TASK DESCRIPTION: The answer is all of the data repeated exactly, with each picture omitted.

**** DATASET EXCERPTS ****

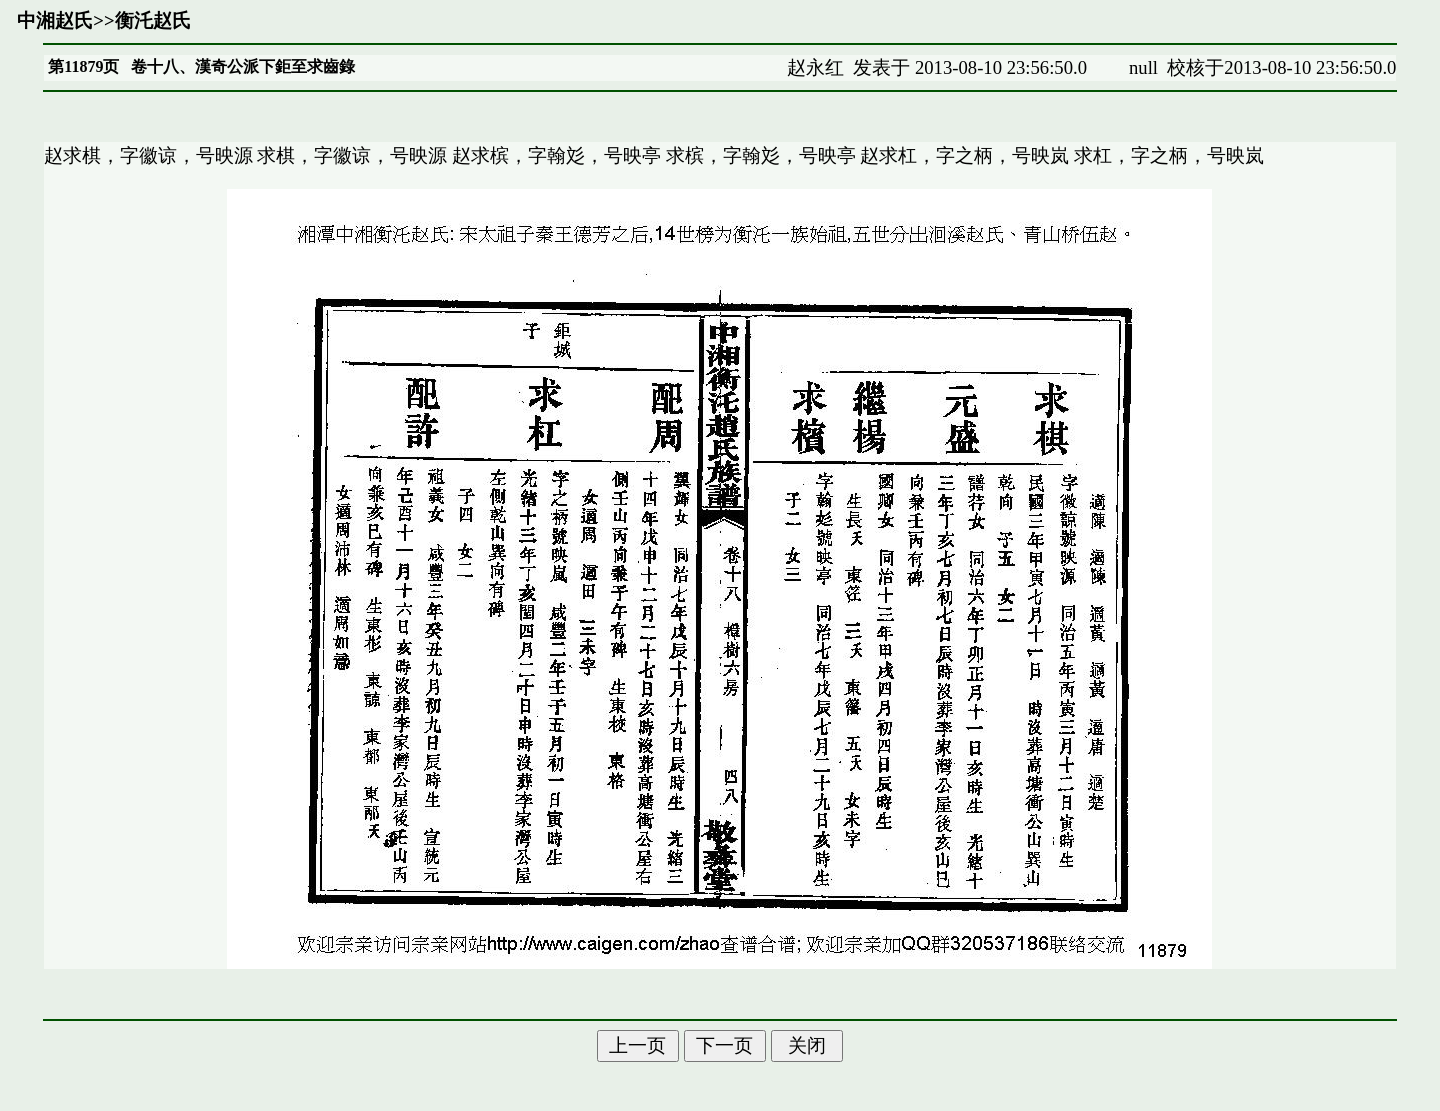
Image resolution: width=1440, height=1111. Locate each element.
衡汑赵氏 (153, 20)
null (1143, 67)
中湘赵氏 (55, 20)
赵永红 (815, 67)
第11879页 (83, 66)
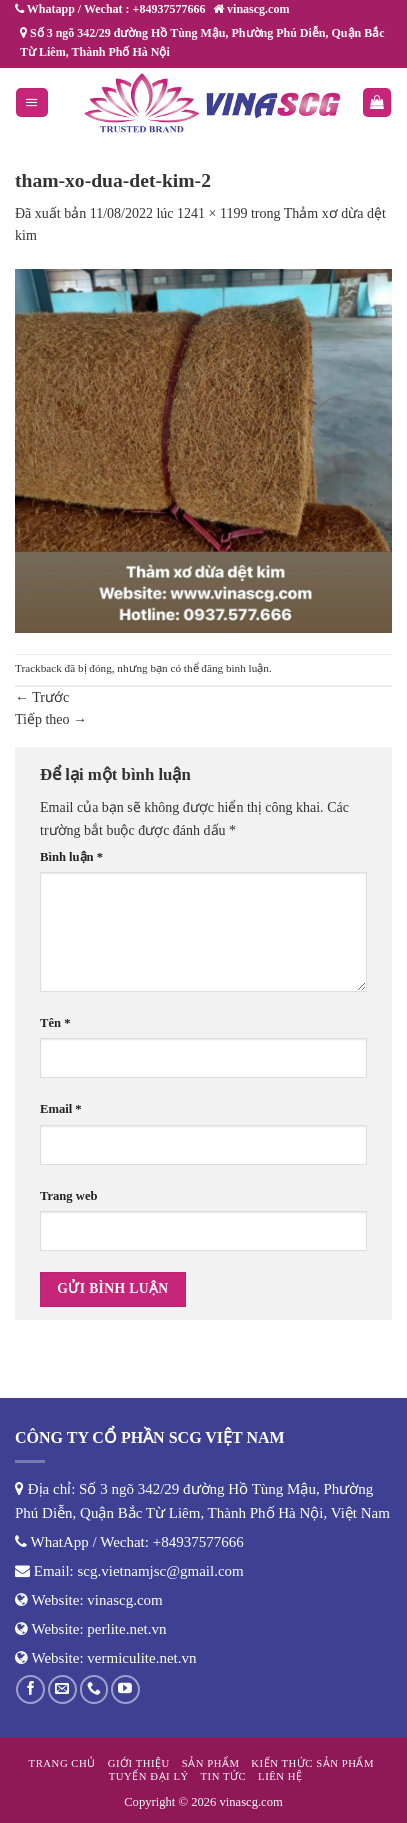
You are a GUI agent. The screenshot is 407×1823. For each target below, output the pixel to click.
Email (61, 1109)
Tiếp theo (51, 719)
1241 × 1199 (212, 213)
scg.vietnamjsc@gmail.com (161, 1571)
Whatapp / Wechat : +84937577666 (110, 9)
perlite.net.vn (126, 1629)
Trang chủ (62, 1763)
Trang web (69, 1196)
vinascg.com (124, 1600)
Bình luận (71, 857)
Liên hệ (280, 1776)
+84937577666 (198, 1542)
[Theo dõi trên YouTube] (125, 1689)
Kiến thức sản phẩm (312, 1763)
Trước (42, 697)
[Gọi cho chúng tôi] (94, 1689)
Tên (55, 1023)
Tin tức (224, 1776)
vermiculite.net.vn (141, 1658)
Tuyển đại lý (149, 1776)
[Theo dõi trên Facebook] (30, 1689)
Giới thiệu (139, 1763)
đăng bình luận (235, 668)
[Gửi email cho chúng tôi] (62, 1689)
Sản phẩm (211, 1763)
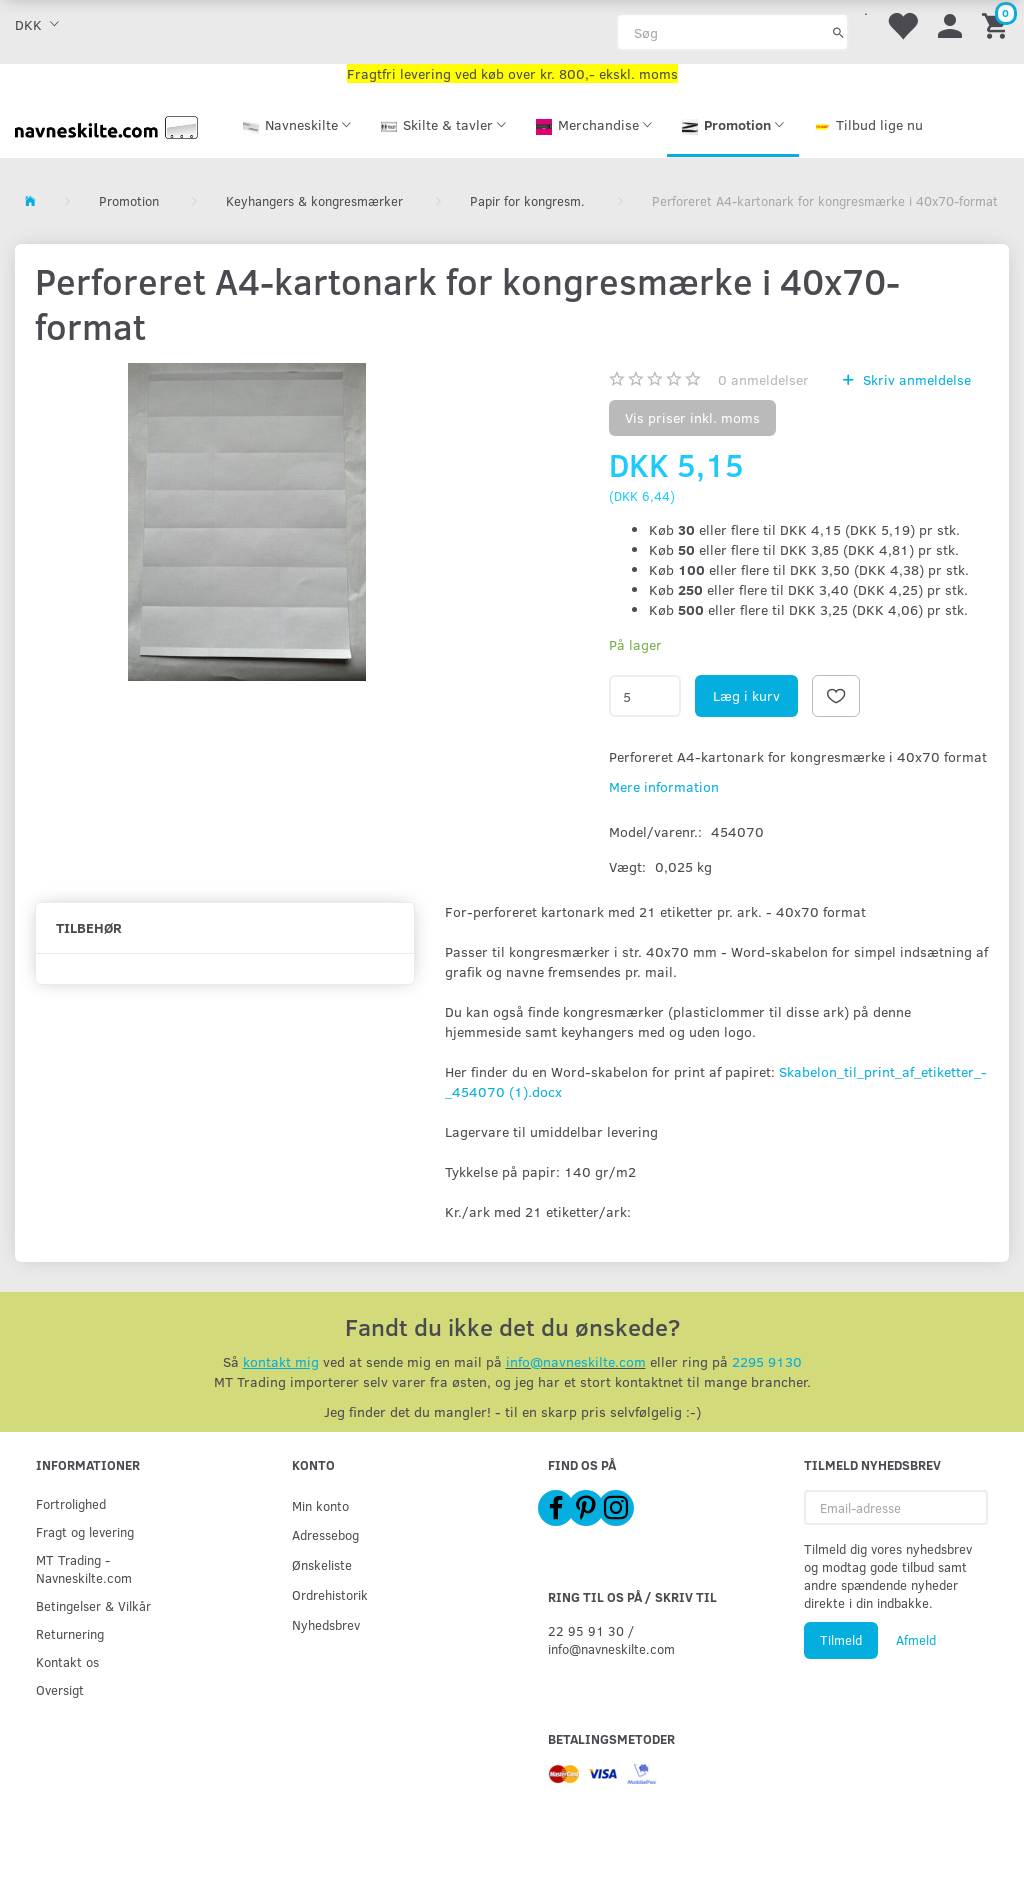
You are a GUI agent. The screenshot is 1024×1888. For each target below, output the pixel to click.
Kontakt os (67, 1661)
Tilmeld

****

ANSWER BELOW:
Image resolution: width=1440, height=1111. Locate each element.
衡汑赵氏 (153, 20)
null (1143, 67)
中湘赵氏 (55, 20)
赵永红 (815, 67)
第11879页 (83, 66)
You are a GUI agent. The screenshot is 407×1823. For each target below, output the pixel to click.
Email (61, 1109)
Tiếp theo (51, 719)
1241 × 1199 (212, 213)
scg.vietnamjsc@gmail.com (161, 1571)
Whatapp / Wechat : +84937577666 (110, 9)
perlite.net.vn (126, 1629)
Trang chủ (62, 1763)
Trang web (69, 1196)
vinascg.com (124, 1600)
Bình luận (71, 857)
Liên hệ (280, 1776)
+84937577666 (198, 1542)
[Theo dõi trên YouTube] (125, 1689)
Kiến thức sản phẩm (312, 1763)
Trước (42, 697)
[Gọi cho chúng tôi] (94, 1689)
Tên (55, 1023)
Tin tức (224, 1776)
vermiculite.net.vn (141, 1658)
Tuyển đại lý (149, 1776)
[Theo dõi trên Facebook] (30, 1689)
Giới thiệu (139, 1763)
đăng bình luận (235, 668)
[Gửi email cho chúng tôi] (62, 1689)
Sản phẩm (211, 1763)
You are a GUI agent. The screenshot is 1024×1888. For each target below, output the pixel to click.
Kontakt os (67, 1661)
Tilmeld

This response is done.